IT’S ONLY A STORY – Against the Politicisation of Fiction.
by Brian Russell Graham
Culturally, we are somewhat obsessed with how we portray members of social groups in different kinds of fictional material: books, films and TV Dramas. Negative portrayals of social groups are of course representations which do a disservice to the groups in question. Certain representations are deemed to be inadequate: they simplify groups and caricature them. A focus on stereotypes is an organic concern in such commentary.
You might think that desirable representations of the members of social groups in this context would be limited to accurate representations of the members of such groups, but when we consider what the engineers of desirable fictions are talking about, it is more than that. What is advocated is empowering images of social groups, specifically role models for different members of those groups. Certain types of feminist commentary on the representation of women lead the way here. Many feminist commentators routinely speak of “strong women” in fictional works.

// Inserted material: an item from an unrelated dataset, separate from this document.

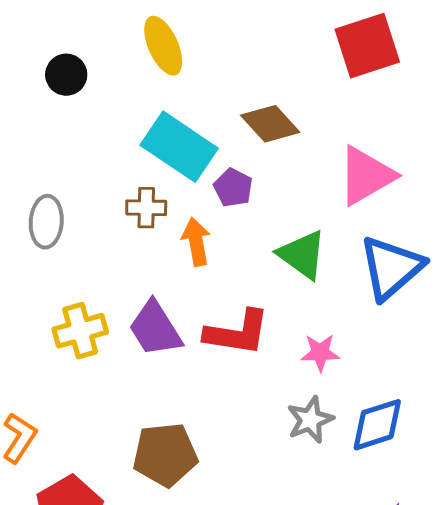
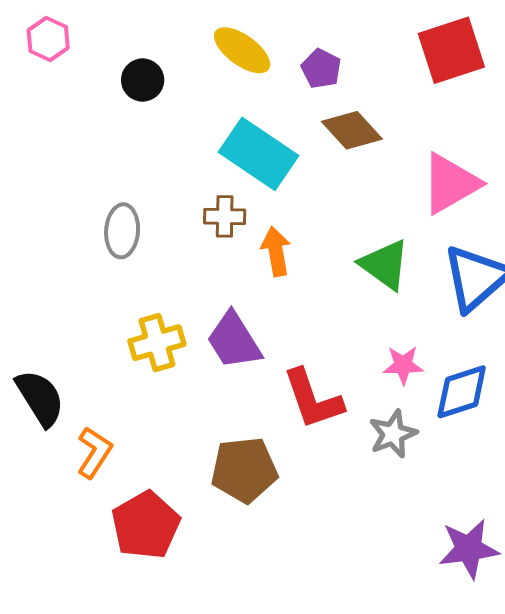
yellow ellipse: (163, 46) -> (242, 50), turned -30
purple pentagon: (233, 188) -> (321, 69), moved
red L-shape: (237, 333) -> (313, 399), moved, turned 62
blue diamond: (377, 425) -> (462, 392), moved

Characters who can be construed as “strong women”, to stick to that category for now, exist in our fictional heritage of course. Presumably, Shakespeare’s Rosalind is an example of just such a figure. And no one would object to more characters of this type randomly appearing in fictional material – though actually construing them as “empowering figures” is, I would argue, a pointless exercise. No: the problem is that the insistence on the part of campaigners that the only acceptable characters are empowering characters amounts to a dubious political project.
It is easy to reconstruct the logic of this project. This viewpoint places the same demands on the fictional and the non-fictional or “descriptive”, and has little or no use for the distinction between realistic and non-realistic. Just as descriptive material, when politically unappealing, features the wrong kinds of images of social groups, so fictional material, non-realistic as well as realistic, is full of the same kinds of negative images. Such images, it is argued, are in no way benign. Just as the portrayal of peoples in descriptive material shapes our perception of groups, so the depiction of them in fictional material influences our perception, too. Consequently, our fictional heritage, which is replete with negative images, is rather degenerate from a political viewpoint. We can, however, pin our hopes on a new mimetic culture. That new culture need not settle for accurate images of course – positive images serve political goals better.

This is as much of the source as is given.